Maarten buis wrote:
I'm going to add a few "yes, but" nitpicks to the solid advice Maarten wrote:
>1) Regression never assumes that the dependent variable is
normally distributed, except when you have no explanatory
variables. It only assumes that the residuals are normally
distributed. <
Well yes in a sense but note that least squares can be thought of as a procedure for *finding* a vector of residuals that is most normal so the model you fit could be really crummy
Example:
Run OLS regression on the real model
Y_ij ~ Binomial(n,p_ij)
logit(p_ij) = a + b1*x1 + b2*x2
where a = 0, b1 = 1.5, b2 = 1.5 for binary x1, x2, i.e., a 2x2 layout.

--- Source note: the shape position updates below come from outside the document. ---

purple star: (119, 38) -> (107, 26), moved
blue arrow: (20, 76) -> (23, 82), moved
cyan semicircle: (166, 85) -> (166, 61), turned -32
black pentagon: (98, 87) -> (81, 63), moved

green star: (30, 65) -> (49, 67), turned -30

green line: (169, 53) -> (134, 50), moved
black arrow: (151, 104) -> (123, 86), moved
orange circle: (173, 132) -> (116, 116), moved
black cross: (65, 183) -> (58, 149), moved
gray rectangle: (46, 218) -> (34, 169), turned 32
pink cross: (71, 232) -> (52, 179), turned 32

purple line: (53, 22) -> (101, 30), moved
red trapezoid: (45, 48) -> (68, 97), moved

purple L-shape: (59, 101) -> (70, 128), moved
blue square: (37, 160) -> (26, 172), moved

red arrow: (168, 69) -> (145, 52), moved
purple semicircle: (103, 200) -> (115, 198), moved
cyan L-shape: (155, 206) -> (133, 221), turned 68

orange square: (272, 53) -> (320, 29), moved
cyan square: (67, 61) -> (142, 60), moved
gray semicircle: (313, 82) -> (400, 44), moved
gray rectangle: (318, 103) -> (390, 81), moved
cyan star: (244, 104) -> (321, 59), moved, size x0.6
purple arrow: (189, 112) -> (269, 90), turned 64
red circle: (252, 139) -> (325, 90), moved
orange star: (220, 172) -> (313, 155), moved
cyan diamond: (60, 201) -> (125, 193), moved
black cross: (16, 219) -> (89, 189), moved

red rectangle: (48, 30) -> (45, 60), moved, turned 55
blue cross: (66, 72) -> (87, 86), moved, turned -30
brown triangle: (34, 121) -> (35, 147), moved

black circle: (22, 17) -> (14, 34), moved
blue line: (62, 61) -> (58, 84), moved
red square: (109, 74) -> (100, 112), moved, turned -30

You'll need an interaction term between x1 and x2 to get an adequate fit.
>2) Testing for the normality of the residuals should only
be done once you are confinced that the other assumptions
have been met, as violations of the other assumptions are
likely to lead to residuals that look non-normal<
Of which skewness is the most important, hands down, and one wouldn't be considering lognormal distributions without the presence of skew.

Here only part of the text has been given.